All lines from the one that mentions "Karnataka, Kerala" through the last of the entries below must be copied exactly, with both ends kept.

* [RECORDS TO PROCESS]

=== Begin Enclosure ===

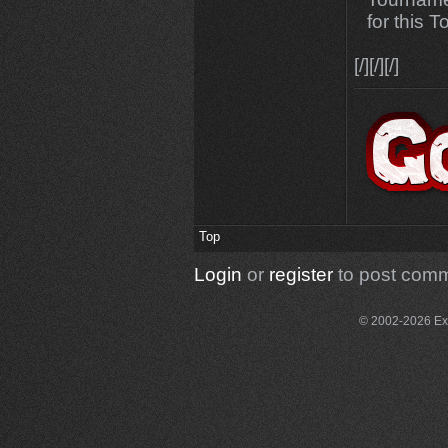
for this 
[/][/][/]
Top
Login
or
register
to post com
© 2002-2026 Exce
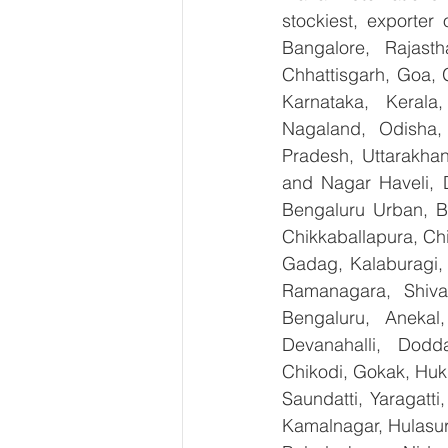
stockiest, exporte
Bangalore, Rajast
Chhattisgarh, Goa, 
Karnataka, Kerala
Nagaland, Odisha, 
Pradesh, Uttarakha
and Nagar Haveli, 
Bengaluru Urban, Be
Chikkaballapura, Ch
Gadag, Kalaburagi, 
Ramanagara, Shiva
Bengaluru, Anekal
Devanahalli, Dodd
Chikodi, Gokak, Huk
Saundatti, Yaragatti
Kamalnagar, Hulasur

=== End Enclosure ===

* [TASK SOLUTION]
Karnataka, Kerala
Nagaland, Odisha, 
Pradesh, Uttarakha
and Nagar Haveli, 
Bengaluru Urban, Be
Chikkaballapura, Ch
Gadag, Kalaburagi, 
Ramanagara, Shiva
Bengaluru, Anekal
Devanahalli, Dodd
Chikodi, Gokak, Huk
Saundatti, Yaragatti
Kamalnagar, Hulasur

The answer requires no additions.